Files: transformer_foundations.py, README.md, Dockerfile, requirements.txt
Reference guide covering tokenization mechanics, padding strategies, model selection (encoder vs. decoder vs. encoder-decoder), and fine-tuning best practices: learning rate schedules, AdamW, gradient accumulation, early stopping, handling long sequences, class imbalance, and hyperparameter tuning.
File: General Fine-Tuning and Model Usage Info.md
Covers fine-tuning encoder-only transformer models (BERT family). Explains bidirectional self-attention, sequence-level and token-level classification heads, multi-task learning, and masked answer prediction. Includes PyTorch Lightning training setup with PEFT support.
Files: encoder_finetuning.py, README.md, Dockerfile
Covers fine-tuning decoder-only LLMs. Explains the autoregressive architecture, causal masking, cross-entropy loss over completion tokens (prompt masking), and Parameter-Efficient Fine-Tuning (PEFT) with LoRA — enabling adaptation of billion-parameter models on consumer hardware.
Files: decoder_finetuning.py, README.md, Dockerfile
Autonomous ML research agent that iteratively improves a GPT pretraining script to minimize validation bits-per-byte (val_bpb). Adapted from Karpathy's autoresearch to run fully self-contained on Ocean Network GPU nodes — no API keys needed. A local open-source LLM (Qwen3-14B via vLLM) acts as the research agent, sharing the H200 GPU with the training process.
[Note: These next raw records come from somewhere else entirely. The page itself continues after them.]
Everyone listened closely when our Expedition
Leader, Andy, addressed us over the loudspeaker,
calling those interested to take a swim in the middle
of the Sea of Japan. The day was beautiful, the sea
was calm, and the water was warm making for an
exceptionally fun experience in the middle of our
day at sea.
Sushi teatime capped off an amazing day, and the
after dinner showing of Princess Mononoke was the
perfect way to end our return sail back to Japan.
The agent loop runs up to 200 iterations: the LLM reads the experiment history and current best train.py, generates a hypothesis and a new training script, runs a 5-minute training budget, and keeps the result only if it improves val_bpb.
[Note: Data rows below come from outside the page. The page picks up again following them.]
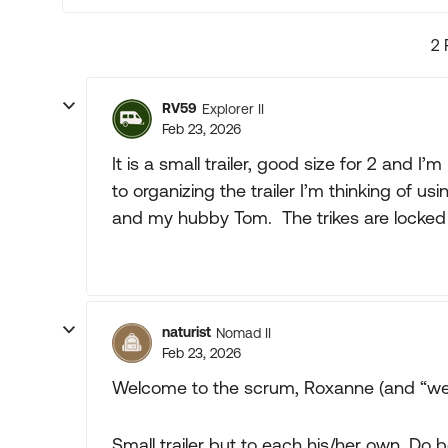
2 
RV59
Explorer II
Feb 23, 2026
It is a small trailer, good size for 2 and I
to organizing the trailer I’m thinking of u
and my hubby Tom. The trikes are locked u
naturist
Nomad II
Feb 23, 2026
Welcome to the scrum, Roxanne (and “we
Small trailer but to each his/her own. Do b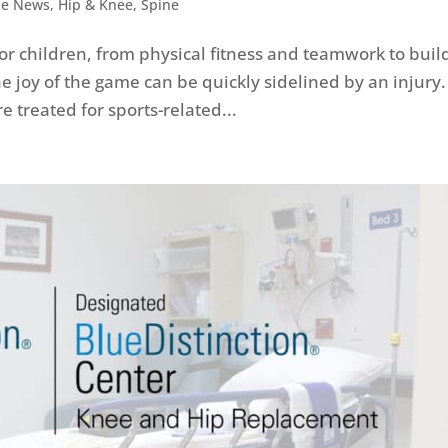
he News
,
Hip & Knee
,
Spine
for children, from physical fitness and teamwork to buil
e joy of the game can be quickly sidelined by an injury.
e treated for sports-related...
Benchmark results across five runs:
| Run | Model | Setup | Iterations | Best val_bpb | Improvement |
|---|---|---|---|---|---|
| 1 | Qwen3-32B-AWQ | 1×H200, 0.7 temp | 201 | 0.9818 | 2.6% |
| 2 | Qwen3-32B-AWQ | 1×H200, 0.5 temp, 6h | 94 | 1.0072 | 1.5% |
| 3 | Qwen3-32B-AWQ | 1×H200, 0.5 temp, 12h | 201 | 1.0074 | 1.4% |
| 4 | Qwen3.5-27B | 2×H200, 0.5 temp | 77 | 0.9993 | 2.5% |
| 5 | Qwen3-14B | 1×H200, 0.7 temp | 165 | 0.9967 | 2.9% |
Key finding: lower temperature (0.5 vs 0.7) reduces crash rate but produces worse results. The smallest model (Qwen3-14B) achieved the best improvement due to faster iteration throughput.
Files: algo.py, algo_qwen3-32B.py, algo_qwen3.5-27B.py, train.py, prepare.py, program.md, plot_progress.py, Dockerfile
Usage:
- Go to dashboard.oncompute.ai
- Select a single H200 GPU environment
- Open this directory in the Ocean Orchestrator and run the job
- Download
results.jsonfrom the outputs when complete
All tutorials with a Dockerfile are ready to run on Ocean Network compute via the Ocean Orchestrator VS Code extension. Open the tutorial directory in the orchestrator, configure the job, and run — the container builds and executes autonomously on remote GPU nodes.